→ WORK ORDER
Every line below should be set down exactly as it appears.

[Stored records]
= = =
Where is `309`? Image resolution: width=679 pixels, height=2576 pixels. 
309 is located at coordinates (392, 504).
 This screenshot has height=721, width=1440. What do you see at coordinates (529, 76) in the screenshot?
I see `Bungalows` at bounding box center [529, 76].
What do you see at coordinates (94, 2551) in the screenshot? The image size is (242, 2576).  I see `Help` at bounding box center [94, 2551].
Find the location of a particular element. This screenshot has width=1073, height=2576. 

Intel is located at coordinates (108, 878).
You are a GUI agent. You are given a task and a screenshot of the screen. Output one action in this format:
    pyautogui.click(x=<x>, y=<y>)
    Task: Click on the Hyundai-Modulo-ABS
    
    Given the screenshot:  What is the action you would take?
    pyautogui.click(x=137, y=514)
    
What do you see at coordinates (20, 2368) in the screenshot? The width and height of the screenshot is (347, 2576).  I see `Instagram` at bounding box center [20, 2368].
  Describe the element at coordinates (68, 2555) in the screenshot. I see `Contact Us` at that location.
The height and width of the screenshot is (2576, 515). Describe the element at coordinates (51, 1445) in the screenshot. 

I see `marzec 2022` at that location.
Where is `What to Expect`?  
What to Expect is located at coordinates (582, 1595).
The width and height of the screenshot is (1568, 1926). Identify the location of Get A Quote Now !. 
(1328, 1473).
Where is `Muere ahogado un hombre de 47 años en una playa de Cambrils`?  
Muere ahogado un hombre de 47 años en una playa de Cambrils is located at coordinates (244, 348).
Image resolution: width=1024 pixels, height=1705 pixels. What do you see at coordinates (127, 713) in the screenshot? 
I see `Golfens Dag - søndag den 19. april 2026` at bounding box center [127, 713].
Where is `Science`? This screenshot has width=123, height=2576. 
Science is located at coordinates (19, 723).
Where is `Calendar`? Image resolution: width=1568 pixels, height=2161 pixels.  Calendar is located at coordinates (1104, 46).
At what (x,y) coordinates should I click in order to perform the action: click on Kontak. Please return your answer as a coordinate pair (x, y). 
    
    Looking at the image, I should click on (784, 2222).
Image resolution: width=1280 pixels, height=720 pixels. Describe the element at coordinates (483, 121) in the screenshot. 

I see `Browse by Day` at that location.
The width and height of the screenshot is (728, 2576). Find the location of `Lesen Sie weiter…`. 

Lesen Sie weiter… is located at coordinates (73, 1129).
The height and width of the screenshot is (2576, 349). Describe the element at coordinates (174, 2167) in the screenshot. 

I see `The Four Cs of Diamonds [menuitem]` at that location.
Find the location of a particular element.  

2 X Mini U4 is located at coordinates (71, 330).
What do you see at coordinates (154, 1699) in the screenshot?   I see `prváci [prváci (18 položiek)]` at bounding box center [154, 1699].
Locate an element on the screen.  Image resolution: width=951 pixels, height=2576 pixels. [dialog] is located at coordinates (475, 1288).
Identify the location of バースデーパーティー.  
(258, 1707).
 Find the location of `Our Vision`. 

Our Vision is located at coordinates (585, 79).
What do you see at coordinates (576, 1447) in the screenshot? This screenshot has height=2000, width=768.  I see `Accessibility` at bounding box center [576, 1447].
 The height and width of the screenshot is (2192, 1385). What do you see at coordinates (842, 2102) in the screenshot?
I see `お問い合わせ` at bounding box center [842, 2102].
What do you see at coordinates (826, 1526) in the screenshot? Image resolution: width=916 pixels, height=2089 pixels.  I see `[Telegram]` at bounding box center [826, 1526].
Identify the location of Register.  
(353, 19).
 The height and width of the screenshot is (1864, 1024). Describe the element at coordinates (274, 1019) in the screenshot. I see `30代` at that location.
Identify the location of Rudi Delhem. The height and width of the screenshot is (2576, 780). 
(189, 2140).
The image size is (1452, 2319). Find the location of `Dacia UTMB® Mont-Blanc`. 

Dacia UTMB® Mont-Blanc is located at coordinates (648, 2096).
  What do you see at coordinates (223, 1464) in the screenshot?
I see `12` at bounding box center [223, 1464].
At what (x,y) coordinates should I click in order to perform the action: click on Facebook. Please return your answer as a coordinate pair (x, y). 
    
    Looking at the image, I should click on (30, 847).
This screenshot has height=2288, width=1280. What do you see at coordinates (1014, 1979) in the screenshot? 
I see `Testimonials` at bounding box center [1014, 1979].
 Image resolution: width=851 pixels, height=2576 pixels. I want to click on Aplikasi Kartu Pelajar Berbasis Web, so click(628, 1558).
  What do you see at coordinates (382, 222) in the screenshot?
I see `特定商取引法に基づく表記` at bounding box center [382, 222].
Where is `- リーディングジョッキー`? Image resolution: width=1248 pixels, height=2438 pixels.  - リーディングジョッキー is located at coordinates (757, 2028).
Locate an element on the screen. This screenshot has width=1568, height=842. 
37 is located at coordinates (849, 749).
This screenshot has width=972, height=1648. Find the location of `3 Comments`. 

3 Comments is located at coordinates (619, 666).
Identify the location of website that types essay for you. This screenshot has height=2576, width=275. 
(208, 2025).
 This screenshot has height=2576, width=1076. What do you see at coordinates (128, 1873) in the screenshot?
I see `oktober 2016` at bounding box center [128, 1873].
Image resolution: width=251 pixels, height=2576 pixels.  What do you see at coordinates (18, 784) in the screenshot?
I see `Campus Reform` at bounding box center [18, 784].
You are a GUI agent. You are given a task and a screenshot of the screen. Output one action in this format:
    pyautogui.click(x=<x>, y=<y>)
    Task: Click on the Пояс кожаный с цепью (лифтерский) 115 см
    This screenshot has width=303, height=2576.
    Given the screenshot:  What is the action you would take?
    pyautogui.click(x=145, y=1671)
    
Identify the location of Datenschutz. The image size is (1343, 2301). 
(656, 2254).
= = =
→ ANSWER AREA
Where is `309`? Image resolution: width=679 pixels, height=2576 pixels. 
309 is located at coordinates (392, 504).
 This screenshot has height=721, width=1440. What do you see at coordinates (529, 76) in the screenshot?
I see `Bungalows` at bounding box center [529, 76].
What do you see at coordinates (94, 2551) in the screenshot? The image size is (242, 2576).  I see `Help` at bounding box center [94, 2551].
Find the location of a particular element. This screenshot has width=1073, height=2576. 

Intel is located at coordinates (108, 878).
You are a GUI agent. You are given a task and a screenshot of the screen. Output one action in this format:
    pyautogui.click(x=<x>, y=<y>)
    Task: Click on the Hyundai-Modulo-ABS
    
    Given the screenshot:  What is the action you would take?
    pyautogui.click(x=137, y=514)
    
What do you see at coordinates (20, 2368) in the screenshot? The width and height of the screenshot is (347, 2576).  I see `Instagram` at bounding box center [20, 2368].
  Describe the element at coordinates (68, 2555) in the screenshot. I see `Contact Us` at that location.
The height and width of the screenshot is (2576, 515). Describe the element at coordinates (51, 1445) in the screenshot. 

I see `marzec 2022` at that location.
Where is `What to Expect`?  
What to Expect is located at coordinates (582, 1595).
The width and height of the screenshot is (1568, 1926). Identify the location of Get A Quote Now !. 
(1328, 1473).
Where is `Muere ahogado un hombre de 47 años en una playa de Cambrils`?  
Muere ahogado un hombre de 47 años en una playa de Cambrils is located at coordinates (244, 348).
Image resolution: width=1024 pixels, height=1705 pixels. What do you see at coordinates (127, 713) in the screenshot? 
I see `Golfens Dag - søndag den 19. april 2026` at bounding box center [127, 713].
Where is `Science`? This screenshot has width=123, height=2576. 
Science is located at coordinates (19, 723).
Where is `Calendar`? Image resolution: width=1568 pixels, height=2161 pixels.  Calendar is located at coordinates (1104, 46).
At what (x,y) coordinates should I click in order to perform the action: click on Kontak. Please return your answer as a coordinate pair (x, y). 
    
    Looking at the image, I should click on (784, 2222).
Image resolution: width=1280 pixels, height=720 pixels. Describe the element at coordinates (483, 121) in the screenshot. 

I see `Browse by Day` at that location.
The width and height of the screenshot is (728, 2576). Find the location of `Lesen Sie weiter…`. 

Lesen Sie weiter… is located at coordinates (73, 1129).
The height and width of the screenshot is (2576, 349). Describe the element at coordinates (174, 2167) in the screenshot. 

I see `The Four Cs of Diamonds [menuitem]` at that location.
Find the location of a particular element.  

2 X Mini U4 is located at coordinates (71, 330).
What do you see at coordinates (154, 1699) in the screenshot?   I see `prváci [prváci (18 položiek)]` at bounding box center [154, 1699].
Locate an element on the screen.  Image resolution: width=951 pixels, height=2576 pixels. [dialog] is located at coordinates (475, 1288).
Identify the location of バースデーパーティー.  
(258, 1707).
 Find the location of `Our Vision`. 

Our Vision is located at coordinates (585, 79).
What do you see at coordinates (576, 1447) in the screenshot? This screenshot has height=2000, width=768.  I see `Accessibility` at bounding box center [576, 1447].
 The height and width of the screenshot is (2192, 1385). What do you see at coordinates (842, 2102) in the screenshot?
I see `お問い合わせ` at bounding box center [842, 2102].
What do you see at coordinates (826, 1526) in the screenshot? Image resolution: width=916 pixels, height=2089 pixels.  I see `[Telegram]` at bounding box center [826, 1526].
Identify the location of Register.  
(353, 19).
 The height and width of the screenshot is (1864, 1024). Describe the element at coordinates (274, 1019) in the screenshot. I see `30代` at that location.
Identify the location of Rudi Delhem. The height and width of the screenshot is (2576, 780). 
(189, 2140).
The image size is (1452, 2319). Find the location of `Dacia UTMB® Mont-Blanc`. 

Dacia UTMB® Mont-Blanc is located at coordinates (648, 2096).
  What do you see at coordinates (223, 1464) in the screenshot?
I see `12` at bounding box center [223, 1464].
At what (x,y) coordinates should I click in order to perform the action: click on Facebook. Please return your answer as a coordinate pair (x, y). 
    
    Looking at the image, I should click on (30, 847).
This screenshot has height=2288, width=1280. What do you see at coordinates (1014, 1979) in the screenshot? 
I see `Testimonials` at bounding box center [1014, 1979].
 Image resolution: width=851 pixels, height=2576 pixels. I want to click on Aplikasi Kartu Pelajar Berbasis Web, so click(628, 1558).
  What do you see at coordinates (382, 222) in the screenshot?
I see `特定商取引法に基づく表記` at bounding box center [382, 222].
Where is `- リーディングジョッキー`? Image resolution: width=1248 pixels, height=2438 pixels.  - リーディングジョッキー is located at coordinates (757, 2028).
Locate an element on the screen. This screenshot has width=1568, height=842. 
37 is located at coordinates (849, 749).
This screenshot has width=972, height=1648. Find the location of `3 Comments`. 

3 Comments is located at coordinates (619, 666).
Identify the location of website that types essay for you. This screenshot has height=2576, width=275. 
(208, 2025).
 This screenshot has height=2576, width=1076. What do you see at coordinates (128, 1873) in the screenshot?
I see `oktober 2016` at bounding box center [128, 1873].
Image resolution: width=251 pixels, height=2576 pixels.  What do you see at coordinates (18, 784) in the screenshot?
I see `Campus Reform` at bounding box center [18, 784].
You are a GUI agent. You are given a task and a screenshot of the screen. Output one action in this format:
    pyautogui.click(x=<x>, y=<y>)
    Task: Click on the Пояс кожаный с цепью (лифтерский) 115 см
    This screenshot has width=303, height=2576.
    Given the screenshot:  What is the action you would take?
    pyautogui.click(x=145, y=1671)
    
Identify the location of Datenschutz. The image size is (1343, 2301). 
(656, 2254).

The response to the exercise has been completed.